What it does depend on is my ability to overcome my fear of the good ol’ tabula rasa and get something down on paper. So while your pulse may quicken with terrified anticipation as you gaze across the white expanse between your journal’s covers, stay strong—and try some of these Autostraddle-approved methods to help you get started:
Where in the world is Carmen Sandiego?
Are you sitting at your kitchen table? Hiding in the stacks of a university library?

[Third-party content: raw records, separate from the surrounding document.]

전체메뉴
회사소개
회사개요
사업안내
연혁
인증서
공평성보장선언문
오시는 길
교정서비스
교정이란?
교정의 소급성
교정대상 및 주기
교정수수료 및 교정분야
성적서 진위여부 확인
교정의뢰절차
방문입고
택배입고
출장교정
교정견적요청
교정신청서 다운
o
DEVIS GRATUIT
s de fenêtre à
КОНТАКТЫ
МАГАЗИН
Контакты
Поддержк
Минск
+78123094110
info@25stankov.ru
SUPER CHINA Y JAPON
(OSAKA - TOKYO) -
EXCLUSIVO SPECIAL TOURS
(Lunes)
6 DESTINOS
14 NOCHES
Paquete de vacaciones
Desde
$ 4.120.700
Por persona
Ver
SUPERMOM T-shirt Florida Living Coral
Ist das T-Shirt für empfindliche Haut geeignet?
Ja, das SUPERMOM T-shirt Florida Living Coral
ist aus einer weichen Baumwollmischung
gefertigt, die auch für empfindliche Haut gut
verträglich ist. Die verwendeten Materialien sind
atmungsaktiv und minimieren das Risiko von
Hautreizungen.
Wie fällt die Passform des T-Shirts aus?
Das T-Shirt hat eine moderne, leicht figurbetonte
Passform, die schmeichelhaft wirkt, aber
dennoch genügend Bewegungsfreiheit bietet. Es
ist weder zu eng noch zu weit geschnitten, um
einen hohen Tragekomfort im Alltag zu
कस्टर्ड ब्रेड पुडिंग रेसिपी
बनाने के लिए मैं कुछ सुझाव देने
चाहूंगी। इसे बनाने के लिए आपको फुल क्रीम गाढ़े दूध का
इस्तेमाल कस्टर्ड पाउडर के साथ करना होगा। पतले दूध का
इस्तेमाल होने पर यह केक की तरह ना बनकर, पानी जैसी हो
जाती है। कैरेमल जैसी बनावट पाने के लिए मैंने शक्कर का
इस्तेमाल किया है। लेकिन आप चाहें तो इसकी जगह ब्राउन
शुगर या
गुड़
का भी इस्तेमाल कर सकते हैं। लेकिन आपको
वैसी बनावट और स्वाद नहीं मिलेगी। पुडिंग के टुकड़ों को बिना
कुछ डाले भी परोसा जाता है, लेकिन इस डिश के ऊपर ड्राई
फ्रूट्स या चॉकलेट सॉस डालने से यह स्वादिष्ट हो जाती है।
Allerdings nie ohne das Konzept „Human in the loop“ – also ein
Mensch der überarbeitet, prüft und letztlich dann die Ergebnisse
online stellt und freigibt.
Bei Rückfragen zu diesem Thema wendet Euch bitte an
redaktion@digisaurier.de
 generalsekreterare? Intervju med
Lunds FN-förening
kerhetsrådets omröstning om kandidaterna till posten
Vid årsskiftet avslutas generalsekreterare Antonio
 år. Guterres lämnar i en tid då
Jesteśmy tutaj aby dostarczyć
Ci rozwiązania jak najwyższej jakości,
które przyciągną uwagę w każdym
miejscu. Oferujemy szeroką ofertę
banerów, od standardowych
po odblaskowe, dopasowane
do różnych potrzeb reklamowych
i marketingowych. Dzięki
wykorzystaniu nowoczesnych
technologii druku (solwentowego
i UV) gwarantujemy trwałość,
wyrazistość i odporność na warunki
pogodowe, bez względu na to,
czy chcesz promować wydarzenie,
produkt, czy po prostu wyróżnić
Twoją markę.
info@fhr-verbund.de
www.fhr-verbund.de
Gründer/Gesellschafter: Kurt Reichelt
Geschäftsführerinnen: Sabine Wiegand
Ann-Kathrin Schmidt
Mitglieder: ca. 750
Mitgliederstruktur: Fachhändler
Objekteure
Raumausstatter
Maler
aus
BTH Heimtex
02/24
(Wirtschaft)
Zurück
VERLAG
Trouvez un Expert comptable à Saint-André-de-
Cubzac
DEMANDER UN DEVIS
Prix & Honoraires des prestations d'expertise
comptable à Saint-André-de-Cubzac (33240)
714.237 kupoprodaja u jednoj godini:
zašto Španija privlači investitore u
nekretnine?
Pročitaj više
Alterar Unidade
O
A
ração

Aboard a cruise ship in the Caribbean? (If so, I’m jealous!) When you begin by describing your location, you immediately give yourself lots to talk about—and your journal will be extremely useful to your biographers when they are attempting to trace your comings and goings during this extremely important period of your life.
If you’d prefer to bask in the artistic brilliance of someone other than yourself, then try transcribing your favorite quotation as a way of getting the ball rolling. If you’re looking for inspiration in the form of both quotations and music, may I humbly suggest the brilliant Maria Popova’s Literary Jukebox?
Draw a picture
No words required! Unless you, like me, end up having to label any attempts at recognizable artwork.
Don’t be afraid to be a traditionalist
In the event that none of the above approaches seems like quite the right fit, it might be time to consider two little words: “Dear Diary.” As my mother would say, they’re “simple, yet elegant, and oh so right.” And they’re even alliterative!
Whatever you do, my darlings, do it with panache, and you will be on your way to a diary for the ages! Write on.